Any suggestions on what to study?

Or any ways to save money on testing and study materials?


----------



## Jason (Dec 30, 2001)

I was thinking of selling a training CD I got with my school books. I was going to include the flash cards I used back in 2000. 

Get familar with laser printers and acronyms.


----------



## GIT (Apr 18, 2002)

How long did it take to study for the exam and did you already have a great deal of knowledge working with computers?


----------



## GIT (Apr 18, 2002)

Is it an actual person teaching on the cd because I think I understand and comprehend more of what I am learning from a live person. Rather than on my own out of a book


----------



## Jason (Dec 30, 2001)

I started as a bench tech back in early '98. In June or July of 2000 I passed the test. As for the cd couldn't tell ya. I haven't even opened it yet. Rumor has it though tech is pulling questions off of it so I may open it. I was thinking about making a kit and putting it on E-bay. I should have a Audio CD too. Great for putting you to sleep. Sorry, but the guy on it has a mono-tone voice.


----------



## Doonz (Jun 13, 2002)

www.brainbuzz.com

Sybex cd's

and lots of plaing around...get some junkers to "destroy"
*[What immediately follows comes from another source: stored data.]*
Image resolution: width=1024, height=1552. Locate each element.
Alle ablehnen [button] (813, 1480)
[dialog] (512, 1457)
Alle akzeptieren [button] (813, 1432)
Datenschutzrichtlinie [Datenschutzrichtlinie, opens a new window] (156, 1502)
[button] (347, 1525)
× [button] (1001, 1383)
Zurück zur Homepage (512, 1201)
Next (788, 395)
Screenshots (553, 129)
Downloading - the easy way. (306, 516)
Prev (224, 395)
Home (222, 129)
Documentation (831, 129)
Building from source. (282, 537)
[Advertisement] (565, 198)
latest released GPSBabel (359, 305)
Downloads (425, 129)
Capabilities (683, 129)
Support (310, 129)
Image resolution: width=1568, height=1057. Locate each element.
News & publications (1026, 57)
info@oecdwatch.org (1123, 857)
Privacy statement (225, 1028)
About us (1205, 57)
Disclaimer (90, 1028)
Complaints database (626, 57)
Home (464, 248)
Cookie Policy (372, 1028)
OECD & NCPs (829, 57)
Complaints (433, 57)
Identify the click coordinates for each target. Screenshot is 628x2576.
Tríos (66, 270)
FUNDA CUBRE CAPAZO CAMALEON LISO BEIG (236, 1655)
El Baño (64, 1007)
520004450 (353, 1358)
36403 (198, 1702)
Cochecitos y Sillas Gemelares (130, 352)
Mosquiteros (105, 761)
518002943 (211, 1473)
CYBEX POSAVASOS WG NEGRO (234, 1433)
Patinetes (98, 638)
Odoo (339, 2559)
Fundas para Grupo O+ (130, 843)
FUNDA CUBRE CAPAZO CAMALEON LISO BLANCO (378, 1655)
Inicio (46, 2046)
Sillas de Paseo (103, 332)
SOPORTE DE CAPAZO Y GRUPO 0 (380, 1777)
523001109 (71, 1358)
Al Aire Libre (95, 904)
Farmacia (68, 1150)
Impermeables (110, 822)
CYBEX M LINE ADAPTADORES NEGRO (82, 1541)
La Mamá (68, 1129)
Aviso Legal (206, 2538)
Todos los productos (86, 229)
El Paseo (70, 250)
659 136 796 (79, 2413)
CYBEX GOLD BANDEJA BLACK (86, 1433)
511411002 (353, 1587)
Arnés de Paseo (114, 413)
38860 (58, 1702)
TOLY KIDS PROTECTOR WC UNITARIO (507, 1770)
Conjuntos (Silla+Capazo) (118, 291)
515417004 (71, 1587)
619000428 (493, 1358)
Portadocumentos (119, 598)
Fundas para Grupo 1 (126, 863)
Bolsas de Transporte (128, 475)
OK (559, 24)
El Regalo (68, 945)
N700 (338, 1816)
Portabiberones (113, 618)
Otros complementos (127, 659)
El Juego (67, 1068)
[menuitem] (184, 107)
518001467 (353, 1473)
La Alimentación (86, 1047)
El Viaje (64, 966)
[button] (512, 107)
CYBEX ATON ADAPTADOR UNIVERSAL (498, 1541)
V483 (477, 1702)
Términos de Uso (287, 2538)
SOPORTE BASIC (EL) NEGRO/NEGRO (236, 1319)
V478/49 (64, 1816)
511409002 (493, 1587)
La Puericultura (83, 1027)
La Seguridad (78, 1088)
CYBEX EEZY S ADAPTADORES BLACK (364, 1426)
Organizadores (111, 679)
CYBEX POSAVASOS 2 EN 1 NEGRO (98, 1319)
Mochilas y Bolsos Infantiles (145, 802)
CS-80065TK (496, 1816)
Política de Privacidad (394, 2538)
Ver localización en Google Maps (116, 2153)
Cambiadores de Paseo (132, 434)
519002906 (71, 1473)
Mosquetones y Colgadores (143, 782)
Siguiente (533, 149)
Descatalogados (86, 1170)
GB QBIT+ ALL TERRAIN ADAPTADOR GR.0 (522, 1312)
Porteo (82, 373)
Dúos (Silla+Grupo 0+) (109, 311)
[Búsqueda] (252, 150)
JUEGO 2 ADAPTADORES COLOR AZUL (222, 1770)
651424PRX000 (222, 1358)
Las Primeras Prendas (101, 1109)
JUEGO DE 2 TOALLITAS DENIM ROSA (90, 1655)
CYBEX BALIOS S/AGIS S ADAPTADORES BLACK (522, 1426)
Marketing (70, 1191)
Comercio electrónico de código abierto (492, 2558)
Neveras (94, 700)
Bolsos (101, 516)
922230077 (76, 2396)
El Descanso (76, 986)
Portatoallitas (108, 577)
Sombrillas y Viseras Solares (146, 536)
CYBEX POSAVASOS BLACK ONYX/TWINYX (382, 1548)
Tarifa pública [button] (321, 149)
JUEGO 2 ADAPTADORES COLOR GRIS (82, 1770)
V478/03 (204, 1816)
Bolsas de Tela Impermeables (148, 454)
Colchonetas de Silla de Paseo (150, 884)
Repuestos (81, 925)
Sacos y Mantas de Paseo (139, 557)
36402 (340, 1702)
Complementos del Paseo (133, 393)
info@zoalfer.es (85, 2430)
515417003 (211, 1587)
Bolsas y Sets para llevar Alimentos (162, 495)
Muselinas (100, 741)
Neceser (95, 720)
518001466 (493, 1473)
got to www.dogpile.com and put in A+ youll find more thant enough to pass the test


----------



## GIT (Apr 18, 2002)

*that is [email protected]#$%*

Just kidding!  But I couldn't find anything on the website. "Brainbuzz had everything and best of all it was free" I think that website a will help me a great deal. It had practice exams, and excellent study guides. Thanks!:thmbup:


----------



## Doonz (Jun 13, 2002)

like any other search engines it all matters what you put into the search engine.....

try diffrent words.... A+ will get diffrent results then A+ certification and both will get diffrent results from "A+Certification"


----------